US President Donald Trump.
Credit: Reuters Photo
The Trump administration has been discussing severe restrictions on medicines from China that, if enacted, could upend the American pharmaceutical industry and availability of everything from generic drugs to cutting-edge treatments.
At the heart of the possible clampdown is a drafted executive order that threatens to cut off the pipeline of Chinese-invented experimental treatments. Major pharmaceutical companies have been buying the rights to drugs created in China for cancer, obesity, heart disease and Crohn’s disease.
The prospect of the order, a draft of which was obtained by The New York Times, has set off furious behind-the-scenes lobbying efforts by two diametrically opposed groups each with billions of dollars at stake.
Prominent investors and corporate executives with close ties to the White House, including tech billionaire Peter Thiel, Google co-founder Sergey Brin, the Koch family and staff at the investment firm run by President Donald Trump’s son-in-law Jared Kushner, have argued for a decisive crackdown against what they view as an existential threat by China to U.S. biotechnology, according to four people briefed on their lobbying who asked for anonymity to discuss private conversations.

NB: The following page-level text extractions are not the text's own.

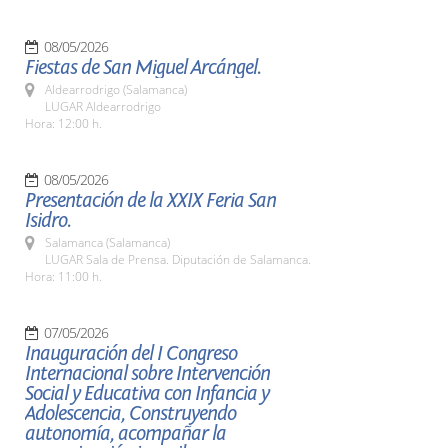
08/05/2026
Fiestas de San Miguel Arcángel.
Aldearrodrigo (Salamanca)
LUGAR Aldearrodrigo
Hora: 12:00 h.
08/05/2026
Presentación de la XXIX Feria San
Isidro.
Salamanca (Salamanca)
LUGAR Sala de Prensa. Diputación de Salamanca.
Hora: 11:00 h.
07/05/2026
Inauguración del I Congreso
Internacional sobre Intervención
Social y Educativa con Infancia y
Adolescencia, Construyendo
autonomía, acompañar la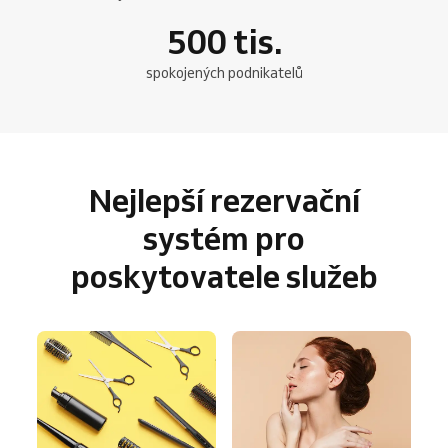
500
tis.
spokojených podnikatelů
Nejlepší rezervační
systém pro
poskytovatele služeb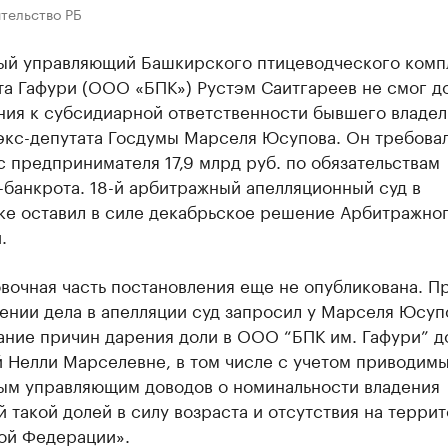
тельство РБ
ый управляющий Башкирского птицеводческого комп
та Гафури (ООО «БПК») Рустэм Саитгареев не смог д
ния к субсидиарной ответственности бывшего владел
 экс-депутата Госдумы Марселя Юсупова. Он требова
с предпринимателя 17,9 млрд руб. по обязательствам
банкрота. 18-й арбитражный апелляционный суд в
ке оставил в силе декабрьское решение Арбитражног
.
вочная часть постановления еще не опубликована. П
ении дела в апелляции суд запросил у Марселя Юсуп
ание причин дарения доли в ООО “БПК им. Гафури” 
 Нелли Марселевне, в том числе с учетом приводим
ым управляющим доводов о номинальности владения
 такой долей в силу возраста и отсутствия на терри
ой Федерации».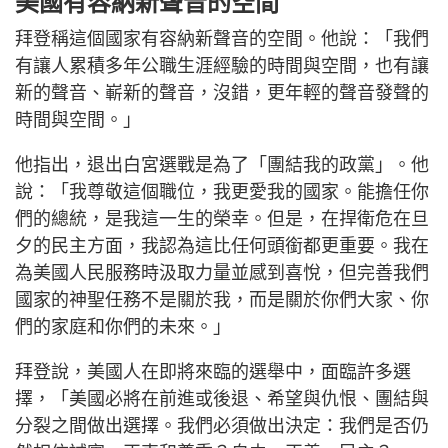
美國有容納新聲音的空間
拜登稱這個國家有容納新聲音的空間。他說：「我們
有讓人累積多年公職生涯經驗的時間與空間，也有讓
新的聲音、嶄新的聲音，沒錯，更年輕的聲音發聲的
時間與空間。」
他指出，退出白宮選戰是為了「團結我的政黨」。他
說：「我尊敬這個職位，我更愛我的國家。能擔任你
們的總統，是我這一生的榮幸。但是，在捍衛危在旦
夕的民主方面，我認為這比任何頭銜都更重要。我在
為美國人民服務時汲取力量並感到喜悅，但完善我們
國家的神聖任務不是關於我，而是關於你們大家、你
們的家庭和你們的未來。」
拜登說，美國人在即將來臨的選舉中，面臨許多選
擇，「美國必將在前進或後退、希望與仇恨、團結與
分裂之間做出選擇。我們必須做出決定：我們是否仍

These investors have money at risk because they hold hard-to-sell investments in fledgling American companies that have been struggling to keep up with China’s surging biotech sector.
On the other side are the world’s largest drugmakers, including Pfizer and AstraZeneca. In the past few years, they have been on a shopping spree in China for low-priced experimental drugs, spurning smaller American biotech companies that are developing similar medicines.
Democrats and Republicans have called the United States’ reliance on China for medicines a national security vulnerability. In 2020 and this year, Trump issued a series of executive orders calling for more U.S. drug manufacturing. And he has been threatening for months to impose tariffs on medicines imported from China and other countries as part of the administration’s broader protectionist push.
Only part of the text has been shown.